See the general file information for the Benchmarking files. MEGAHIT adds “fields” to every contig description:

flag
Connectivity, 1: Standalone, 2: Looped Path, 0: Other
multi
Very rough coverage
len
Length

Contig coverage/depth

Two different coverage programs are applied to the mapped reads. SAMPLE_cov_jgi_details.tsv is produced with the METABAT2 tool jgi_summarize_bam_contig_depths and +SAMPLE_cov_pileup_details.tsv with pileup.sh from BBMap.

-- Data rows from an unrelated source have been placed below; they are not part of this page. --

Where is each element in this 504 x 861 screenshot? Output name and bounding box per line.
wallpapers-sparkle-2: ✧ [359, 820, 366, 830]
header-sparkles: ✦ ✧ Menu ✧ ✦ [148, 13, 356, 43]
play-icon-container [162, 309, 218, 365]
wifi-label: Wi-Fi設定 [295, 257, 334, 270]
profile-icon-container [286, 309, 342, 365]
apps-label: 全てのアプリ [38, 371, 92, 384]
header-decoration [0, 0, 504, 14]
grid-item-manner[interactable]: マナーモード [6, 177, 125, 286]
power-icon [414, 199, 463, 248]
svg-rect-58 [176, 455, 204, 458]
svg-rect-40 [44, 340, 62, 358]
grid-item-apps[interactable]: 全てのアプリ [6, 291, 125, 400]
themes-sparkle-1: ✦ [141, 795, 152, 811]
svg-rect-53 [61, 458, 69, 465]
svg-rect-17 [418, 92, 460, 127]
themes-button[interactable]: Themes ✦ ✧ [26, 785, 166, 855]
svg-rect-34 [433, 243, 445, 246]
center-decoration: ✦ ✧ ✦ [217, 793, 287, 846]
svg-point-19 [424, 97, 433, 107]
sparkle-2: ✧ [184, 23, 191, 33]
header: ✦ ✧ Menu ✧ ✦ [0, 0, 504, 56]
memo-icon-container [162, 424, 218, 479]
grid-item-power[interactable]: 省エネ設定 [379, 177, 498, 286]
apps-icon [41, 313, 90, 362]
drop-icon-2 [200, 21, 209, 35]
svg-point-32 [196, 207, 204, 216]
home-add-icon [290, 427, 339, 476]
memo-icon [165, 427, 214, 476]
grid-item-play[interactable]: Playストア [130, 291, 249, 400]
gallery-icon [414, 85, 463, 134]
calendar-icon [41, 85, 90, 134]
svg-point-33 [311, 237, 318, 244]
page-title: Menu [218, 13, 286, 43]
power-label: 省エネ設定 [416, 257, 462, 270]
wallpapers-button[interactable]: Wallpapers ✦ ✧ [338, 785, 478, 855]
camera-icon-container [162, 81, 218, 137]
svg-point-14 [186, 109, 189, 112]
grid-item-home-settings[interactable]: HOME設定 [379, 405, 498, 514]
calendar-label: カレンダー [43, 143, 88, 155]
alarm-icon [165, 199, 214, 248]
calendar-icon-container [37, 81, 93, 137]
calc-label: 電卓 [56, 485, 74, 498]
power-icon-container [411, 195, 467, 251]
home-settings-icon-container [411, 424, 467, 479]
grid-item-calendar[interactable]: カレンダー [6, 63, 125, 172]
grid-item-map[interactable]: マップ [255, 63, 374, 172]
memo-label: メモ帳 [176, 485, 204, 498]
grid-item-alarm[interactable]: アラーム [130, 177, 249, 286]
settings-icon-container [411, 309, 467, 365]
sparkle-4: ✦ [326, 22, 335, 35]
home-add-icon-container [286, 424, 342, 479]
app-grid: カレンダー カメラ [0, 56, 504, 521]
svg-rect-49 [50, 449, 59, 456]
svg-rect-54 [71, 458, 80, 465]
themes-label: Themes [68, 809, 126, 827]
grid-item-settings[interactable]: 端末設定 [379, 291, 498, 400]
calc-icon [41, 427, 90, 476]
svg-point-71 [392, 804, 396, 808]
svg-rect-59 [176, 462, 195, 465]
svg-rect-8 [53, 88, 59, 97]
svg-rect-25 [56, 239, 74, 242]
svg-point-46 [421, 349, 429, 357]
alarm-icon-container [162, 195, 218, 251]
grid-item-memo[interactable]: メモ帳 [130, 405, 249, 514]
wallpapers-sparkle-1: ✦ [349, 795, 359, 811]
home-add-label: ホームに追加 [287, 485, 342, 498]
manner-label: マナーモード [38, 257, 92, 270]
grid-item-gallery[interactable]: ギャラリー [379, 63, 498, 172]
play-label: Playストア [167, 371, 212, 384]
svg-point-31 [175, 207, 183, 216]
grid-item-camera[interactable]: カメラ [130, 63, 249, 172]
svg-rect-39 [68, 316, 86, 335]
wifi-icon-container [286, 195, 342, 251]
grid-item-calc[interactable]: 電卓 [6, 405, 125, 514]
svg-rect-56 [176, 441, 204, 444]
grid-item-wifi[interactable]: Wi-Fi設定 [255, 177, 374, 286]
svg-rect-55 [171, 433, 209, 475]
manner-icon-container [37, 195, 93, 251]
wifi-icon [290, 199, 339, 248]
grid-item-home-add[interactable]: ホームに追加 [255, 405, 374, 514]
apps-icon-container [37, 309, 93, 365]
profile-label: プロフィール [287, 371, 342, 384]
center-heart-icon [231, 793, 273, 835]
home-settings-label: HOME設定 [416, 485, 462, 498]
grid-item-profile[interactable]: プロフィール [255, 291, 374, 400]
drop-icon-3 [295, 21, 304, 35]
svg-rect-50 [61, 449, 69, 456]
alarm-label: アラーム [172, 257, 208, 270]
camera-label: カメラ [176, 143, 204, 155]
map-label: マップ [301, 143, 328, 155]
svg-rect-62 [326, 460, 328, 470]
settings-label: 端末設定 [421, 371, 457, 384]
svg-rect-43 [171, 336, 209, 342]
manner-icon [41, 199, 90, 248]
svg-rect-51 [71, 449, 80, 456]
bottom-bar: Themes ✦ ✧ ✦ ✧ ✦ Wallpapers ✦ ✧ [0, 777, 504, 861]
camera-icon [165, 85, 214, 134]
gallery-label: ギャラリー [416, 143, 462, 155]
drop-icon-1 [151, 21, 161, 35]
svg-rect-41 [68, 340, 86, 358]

SAMPLE_cov_pileup_summary.tsv has a single row for the sample with the following columns:

reads
Number of read pairs in the sample
mappedreads
Number of read pairs that mapped to the assembly
mappedbp
Number of base pairs that mapped
contigs
Number of contigs in the assembly
contigbp
Number of base pairs in the assembly
properpairsperc
Percentage of mapped read pairs, that were mapped together
avgcov
Average coverage
stddev
Standard deviation of the coverage
contigswithanycovperc
Percentage of contigs which had any coverage
bpswithanycovperc
Percentage of base pairs which had any coverage

On the other hand SAMPLE_cov_pileup_details.tsv contains one row for every contig:

contig
Full name of the contig
avgcov
Average coverage
len
Contig length
refgc
Contig GC content
covperc
Percentage of bases covered
plus_reads
Number of reads that mapped on the + sequence
minus_reads
Number of reads that mapped on the reverse complemented sequence
readgc
Average read GC content
mediancov
Median coverage
stddev
Standard deviation of the coverage
covbases
Bases with coverage

SAMPLE_cov_jgi_details.tsv only contains 3 columns:

contig
Full name of the contig
len
Contig length
avgcov
Average coverage
var
Coverage variance

Contig classification

The SAMPLE_contigs_cat.tsv contains the CAT output for every contig.

contig
Full name of the contig
classified
Was this contig classified (unclassified/classified)
reason
Reason (ORF hit count) for this classification
lineage
; seperated tax id lineage
lineage scores
Fraction of the ORFs that agree on the different levels (; seperated)
Tax columns (superkingdom)
The tax names ("*" from CAT removed)
Tax scores (superkingdom_score)
Fraction of the ORFs that agree on that classification
Monocladic tax columns (superkingdom_monocladic)
This classification has no siblings in the database (CAT "*" mark)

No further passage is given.